La ligne des Cévennes constitue déjà un sujet sensible dans le Gard, en Lozère et en Haute-Loire, compte tenu de l'état de la ligne et des perspectives très modestes de trafic (voyageurs comme fret) qui - dure réalité économique - n'en font pas une des lignes les plus performantes en matière d'utilisation des deniers publics si l'on se borne à cette stricte analyse. Il y aurait forcément bien à dire sur l'avenir de cette ligne, notamment sur le plan touristique (qui peut être un marché, la Suisse en est la preuve...).

Le syndicat mixte des transports du bassin alésien vient de lancer une étude, avec l'Etat, la Région, le Département, RFF et la SNCF sur l'antenne de 32 km Alès - Bessèges, née en 1857, quasi miraculée ferroviaire depuis l'effondrement du trafic minier, afin d'établir le potentiel de cette ligne sur laquelle la vitesse plafonne aujourd'hui entre 30 et 50 km/h. Aujourd'hui, le trafic se résume pour l'essentiel aux scolaires et l'objectif de l'étude est aussi de trouver le moyen d'attirer de nouveaux trafics, y compris de fret.

L'étude portera également sur les conditions d'exploitation et la tarification : de ce point de vue, pourra-t-on faire abstraction d'une réflexion sur l'exploitation à agent seul de cette ligne et l'organisation d'un contrôle en gare d'une part, et par des brigades mobiles, comme sur les réseaux urbains ? D'autre part, la Région Languedoc-Roussillon souhaite développer une tarification à un euro pour l'ensemble des liaisons TER, quelle que soit la distance parcourue. La question tarifaire n'est pas neutre car elle influe directement sur l'équilibre budgétaire rendant - ou non - soutenable pour la collectivité la dépense : un niveau de recettes par voyageur trop bas ne pourrait être compensé que par une augmentation - une explosion - du trafic sur la ligne : or le potentiel reste maigre, Bessèges ne comptant que 3223 habitants et Saint-Ambroix, située sur le trajet, pas plus de 3429 habitants.
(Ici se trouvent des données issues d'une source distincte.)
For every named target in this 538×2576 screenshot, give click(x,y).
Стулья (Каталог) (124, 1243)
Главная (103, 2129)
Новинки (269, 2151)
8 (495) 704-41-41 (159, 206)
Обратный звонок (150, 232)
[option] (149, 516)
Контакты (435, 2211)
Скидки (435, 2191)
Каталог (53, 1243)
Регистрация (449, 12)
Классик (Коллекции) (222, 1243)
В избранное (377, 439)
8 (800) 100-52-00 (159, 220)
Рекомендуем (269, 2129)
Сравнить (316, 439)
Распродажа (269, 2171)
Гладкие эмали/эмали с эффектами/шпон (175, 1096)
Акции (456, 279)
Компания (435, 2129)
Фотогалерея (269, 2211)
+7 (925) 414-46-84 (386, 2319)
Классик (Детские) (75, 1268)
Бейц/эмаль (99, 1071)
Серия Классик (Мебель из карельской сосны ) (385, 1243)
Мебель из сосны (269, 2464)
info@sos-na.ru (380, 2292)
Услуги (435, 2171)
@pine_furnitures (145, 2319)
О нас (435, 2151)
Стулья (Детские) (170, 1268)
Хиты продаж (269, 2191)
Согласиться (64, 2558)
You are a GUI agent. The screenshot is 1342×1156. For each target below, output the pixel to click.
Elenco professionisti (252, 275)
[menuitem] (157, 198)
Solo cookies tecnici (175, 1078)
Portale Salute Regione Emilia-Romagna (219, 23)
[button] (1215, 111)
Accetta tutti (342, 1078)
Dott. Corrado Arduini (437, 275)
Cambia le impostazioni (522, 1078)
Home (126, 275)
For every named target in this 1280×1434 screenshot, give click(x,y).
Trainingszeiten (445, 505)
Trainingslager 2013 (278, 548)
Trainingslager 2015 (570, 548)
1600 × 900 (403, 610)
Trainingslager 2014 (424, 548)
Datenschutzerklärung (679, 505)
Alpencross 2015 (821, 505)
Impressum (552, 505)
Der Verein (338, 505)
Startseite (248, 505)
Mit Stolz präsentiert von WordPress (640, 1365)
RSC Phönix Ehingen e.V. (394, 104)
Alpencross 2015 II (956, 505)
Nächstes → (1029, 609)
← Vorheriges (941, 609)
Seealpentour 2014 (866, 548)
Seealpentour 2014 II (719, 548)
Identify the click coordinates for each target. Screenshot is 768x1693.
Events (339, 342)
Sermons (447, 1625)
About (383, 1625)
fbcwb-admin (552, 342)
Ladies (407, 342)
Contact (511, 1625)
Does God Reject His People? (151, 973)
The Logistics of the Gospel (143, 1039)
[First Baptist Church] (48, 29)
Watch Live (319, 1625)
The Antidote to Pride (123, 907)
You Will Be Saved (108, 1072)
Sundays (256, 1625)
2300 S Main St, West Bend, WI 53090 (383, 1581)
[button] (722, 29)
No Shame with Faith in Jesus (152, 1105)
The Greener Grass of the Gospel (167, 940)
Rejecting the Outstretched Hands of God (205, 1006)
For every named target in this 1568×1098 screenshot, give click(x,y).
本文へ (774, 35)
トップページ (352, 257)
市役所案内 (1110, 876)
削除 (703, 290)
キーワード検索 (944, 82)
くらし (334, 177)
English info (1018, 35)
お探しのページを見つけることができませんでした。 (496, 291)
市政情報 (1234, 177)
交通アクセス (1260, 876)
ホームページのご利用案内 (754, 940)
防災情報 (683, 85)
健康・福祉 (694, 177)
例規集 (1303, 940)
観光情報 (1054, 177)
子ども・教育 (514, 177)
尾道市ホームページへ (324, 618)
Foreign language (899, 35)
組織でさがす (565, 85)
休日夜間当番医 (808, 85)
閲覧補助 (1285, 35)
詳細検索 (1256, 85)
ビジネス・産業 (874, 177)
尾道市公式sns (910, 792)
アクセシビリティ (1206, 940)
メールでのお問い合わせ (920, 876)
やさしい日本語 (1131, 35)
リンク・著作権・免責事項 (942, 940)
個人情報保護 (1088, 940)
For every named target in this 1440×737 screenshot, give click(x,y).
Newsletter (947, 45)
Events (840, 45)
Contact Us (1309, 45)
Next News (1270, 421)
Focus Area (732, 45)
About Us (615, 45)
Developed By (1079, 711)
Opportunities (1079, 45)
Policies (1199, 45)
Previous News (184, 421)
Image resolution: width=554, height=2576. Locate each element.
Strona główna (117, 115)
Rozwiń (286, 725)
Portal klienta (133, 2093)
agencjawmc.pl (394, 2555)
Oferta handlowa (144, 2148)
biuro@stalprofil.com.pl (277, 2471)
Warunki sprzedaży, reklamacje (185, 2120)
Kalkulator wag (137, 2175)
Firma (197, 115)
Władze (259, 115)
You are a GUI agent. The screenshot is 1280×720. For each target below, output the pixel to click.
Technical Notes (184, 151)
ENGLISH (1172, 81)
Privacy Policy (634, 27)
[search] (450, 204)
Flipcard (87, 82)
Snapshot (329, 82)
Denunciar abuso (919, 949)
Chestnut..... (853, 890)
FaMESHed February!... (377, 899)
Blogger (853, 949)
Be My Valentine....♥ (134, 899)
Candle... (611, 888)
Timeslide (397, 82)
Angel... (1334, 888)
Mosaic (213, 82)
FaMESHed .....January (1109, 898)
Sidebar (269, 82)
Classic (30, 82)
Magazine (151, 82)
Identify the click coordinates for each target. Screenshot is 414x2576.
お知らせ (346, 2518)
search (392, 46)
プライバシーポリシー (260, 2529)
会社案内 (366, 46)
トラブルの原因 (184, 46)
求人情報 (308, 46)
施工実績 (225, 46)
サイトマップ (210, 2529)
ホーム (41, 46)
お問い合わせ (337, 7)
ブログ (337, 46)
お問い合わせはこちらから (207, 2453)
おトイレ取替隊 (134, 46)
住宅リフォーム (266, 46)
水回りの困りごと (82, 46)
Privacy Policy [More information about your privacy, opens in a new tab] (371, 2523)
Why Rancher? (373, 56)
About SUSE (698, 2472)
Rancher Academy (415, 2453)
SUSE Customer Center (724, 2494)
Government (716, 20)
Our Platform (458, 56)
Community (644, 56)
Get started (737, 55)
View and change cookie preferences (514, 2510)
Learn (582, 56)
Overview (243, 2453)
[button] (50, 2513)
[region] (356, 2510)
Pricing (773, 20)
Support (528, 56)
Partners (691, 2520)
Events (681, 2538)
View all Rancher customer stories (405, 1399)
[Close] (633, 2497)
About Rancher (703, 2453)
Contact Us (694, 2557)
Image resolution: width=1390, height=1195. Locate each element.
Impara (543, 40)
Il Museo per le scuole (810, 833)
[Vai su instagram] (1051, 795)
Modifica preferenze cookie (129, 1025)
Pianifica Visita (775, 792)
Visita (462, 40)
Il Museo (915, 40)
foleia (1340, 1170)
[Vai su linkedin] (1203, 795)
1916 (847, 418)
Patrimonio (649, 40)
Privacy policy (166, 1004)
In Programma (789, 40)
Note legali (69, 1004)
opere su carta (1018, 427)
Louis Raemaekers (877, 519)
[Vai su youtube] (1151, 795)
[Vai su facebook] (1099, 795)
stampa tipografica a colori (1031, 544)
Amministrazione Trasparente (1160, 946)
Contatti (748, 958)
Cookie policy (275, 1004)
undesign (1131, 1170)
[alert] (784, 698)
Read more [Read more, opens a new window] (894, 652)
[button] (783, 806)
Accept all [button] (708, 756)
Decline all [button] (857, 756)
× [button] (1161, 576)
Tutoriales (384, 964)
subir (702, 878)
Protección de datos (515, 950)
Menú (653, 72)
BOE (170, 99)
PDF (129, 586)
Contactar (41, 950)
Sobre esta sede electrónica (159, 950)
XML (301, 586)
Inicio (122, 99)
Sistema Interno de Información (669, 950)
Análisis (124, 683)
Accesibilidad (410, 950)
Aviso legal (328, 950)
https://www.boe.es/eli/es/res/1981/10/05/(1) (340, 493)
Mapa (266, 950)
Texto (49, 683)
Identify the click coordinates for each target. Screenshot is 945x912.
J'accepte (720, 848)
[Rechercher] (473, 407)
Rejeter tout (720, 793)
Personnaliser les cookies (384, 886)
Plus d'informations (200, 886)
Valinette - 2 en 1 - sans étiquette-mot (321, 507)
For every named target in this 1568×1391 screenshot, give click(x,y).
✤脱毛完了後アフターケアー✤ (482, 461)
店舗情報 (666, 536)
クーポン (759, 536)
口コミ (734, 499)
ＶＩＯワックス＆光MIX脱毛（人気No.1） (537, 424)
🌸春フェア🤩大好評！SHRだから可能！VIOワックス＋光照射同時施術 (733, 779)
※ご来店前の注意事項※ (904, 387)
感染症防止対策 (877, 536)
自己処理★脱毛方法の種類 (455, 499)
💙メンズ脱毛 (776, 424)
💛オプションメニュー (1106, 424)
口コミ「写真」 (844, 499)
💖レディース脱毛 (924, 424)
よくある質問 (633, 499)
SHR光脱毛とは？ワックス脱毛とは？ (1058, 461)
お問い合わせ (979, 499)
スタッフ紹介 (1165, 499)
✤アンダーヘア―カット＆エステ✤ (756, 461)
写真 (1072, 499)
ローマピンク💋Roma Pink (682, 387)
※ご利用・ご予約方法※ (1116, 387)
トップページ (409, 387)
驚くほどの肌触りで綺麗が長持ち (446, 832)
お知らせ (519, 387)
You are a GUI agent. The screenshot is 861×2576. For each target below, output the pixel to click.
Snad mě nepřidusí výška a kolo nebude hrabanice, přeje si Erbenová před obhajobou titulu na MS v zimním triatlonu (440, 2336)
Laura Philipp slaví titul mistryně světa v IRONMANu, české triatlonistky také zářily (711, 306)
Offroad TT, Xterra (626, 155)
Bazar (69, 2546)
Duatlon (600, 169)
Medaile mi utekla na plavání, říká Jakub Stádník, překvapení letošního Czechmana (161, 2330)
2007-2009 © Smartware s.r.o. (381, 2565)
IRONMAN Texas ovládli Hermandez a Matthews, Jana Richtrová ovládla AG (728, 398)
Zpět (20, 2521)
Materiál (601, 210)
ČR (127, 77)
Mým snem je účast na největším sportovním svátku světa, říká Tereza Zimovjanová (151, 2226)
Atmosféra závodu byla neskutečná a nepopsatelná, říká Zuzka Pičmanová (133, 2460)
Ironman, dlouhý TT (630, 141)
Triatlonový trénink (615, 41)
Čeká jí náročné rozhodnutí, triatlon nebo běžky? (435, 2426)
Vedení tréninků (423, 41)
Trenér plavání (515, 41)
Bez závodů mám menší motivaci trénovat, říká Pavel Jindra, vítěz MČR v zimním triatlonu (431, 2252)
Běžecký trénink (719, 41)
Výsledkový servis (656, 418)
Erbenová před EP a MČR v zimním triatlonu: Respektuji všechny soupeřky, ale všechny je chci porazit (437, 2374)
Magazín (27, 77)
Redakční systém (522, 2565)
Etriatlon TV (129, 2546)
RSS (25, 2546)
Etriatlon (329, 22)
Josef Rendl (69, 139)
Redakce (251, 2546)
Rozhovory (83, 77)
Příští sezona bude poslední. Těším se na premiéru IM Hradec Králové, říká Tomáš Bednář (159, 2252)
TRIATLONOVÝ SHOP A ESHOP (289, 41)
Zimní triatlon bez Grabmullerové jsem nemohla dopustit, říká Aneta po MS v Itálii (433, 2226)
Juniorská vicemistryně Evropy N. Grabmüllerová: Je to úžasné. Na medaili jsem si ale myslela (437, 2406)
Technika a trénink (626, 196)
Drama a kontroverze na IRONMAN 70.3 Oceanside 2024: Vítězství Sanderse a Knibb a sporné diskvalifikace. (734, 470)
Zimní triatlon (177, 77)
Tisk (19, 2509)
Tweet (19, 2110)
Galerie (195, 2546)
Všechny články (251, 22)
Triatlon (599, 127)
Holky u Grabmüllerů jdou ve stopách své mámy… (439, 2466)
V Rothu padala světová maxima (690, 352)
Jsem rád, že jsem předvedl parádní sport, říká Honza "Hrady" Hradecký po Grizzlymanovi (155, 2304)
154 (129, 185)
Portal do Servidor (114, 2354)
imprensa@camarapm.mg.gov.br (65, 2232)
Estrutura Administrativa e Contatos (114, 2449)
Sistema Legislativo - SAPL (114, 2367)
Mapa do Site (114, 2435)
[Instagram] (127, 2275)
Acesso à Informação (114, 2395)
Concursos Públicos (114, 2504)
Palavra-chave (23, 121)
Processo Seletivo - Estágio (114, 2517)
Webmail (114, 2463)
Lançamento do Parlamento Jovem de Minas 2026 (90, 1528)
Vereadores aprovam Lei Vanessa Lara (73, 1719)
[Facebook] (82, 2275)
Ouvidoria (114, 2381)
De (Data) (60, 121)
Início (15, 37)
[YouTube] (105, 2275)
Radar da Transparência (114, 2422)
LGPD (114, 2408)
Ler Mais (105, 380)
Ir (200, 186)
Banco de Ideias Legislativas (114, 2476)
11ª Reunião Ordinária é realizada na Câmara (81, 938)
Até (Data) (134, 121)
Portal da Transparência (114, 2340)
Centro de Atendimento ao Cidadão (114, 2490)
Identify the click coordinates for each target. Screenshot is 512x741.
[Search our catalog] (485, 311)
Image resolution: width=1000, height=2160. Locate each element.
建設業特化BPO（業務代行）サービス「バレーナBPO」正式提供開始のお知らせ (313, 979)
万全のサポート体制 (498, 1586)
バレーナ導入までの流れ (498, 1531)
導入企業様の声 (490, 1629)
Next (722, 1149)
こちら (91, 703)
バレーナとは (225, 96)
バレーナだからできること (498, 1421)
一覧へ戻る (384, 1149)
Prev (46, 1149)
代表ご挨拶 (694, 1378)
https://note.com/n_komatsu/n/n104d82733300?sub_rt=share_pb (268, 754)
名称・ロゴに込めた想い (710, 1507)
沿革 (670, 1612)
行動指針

La revitalisation de la ligne ne pourrait donc passer que par une articulation étroite avec les autocars du réseau départemental pour éviter que train et car ne se marchent sur les pieds, par une réflexion sur l'exploitation de la ligne et la définition des coûts supportés par la collectivité : raisonnement au coût marginal en heures creuses, modalités d'exploitation, personnel. Reste la question de l'infrastructure : les travaux en ligne fermés devraient être l'occasion d'abaisser les coûts de réalisation, voire même d'envisager un référentiel spécifique pour ce type de lignes "mono-activité" avec un nombre limité de circulations.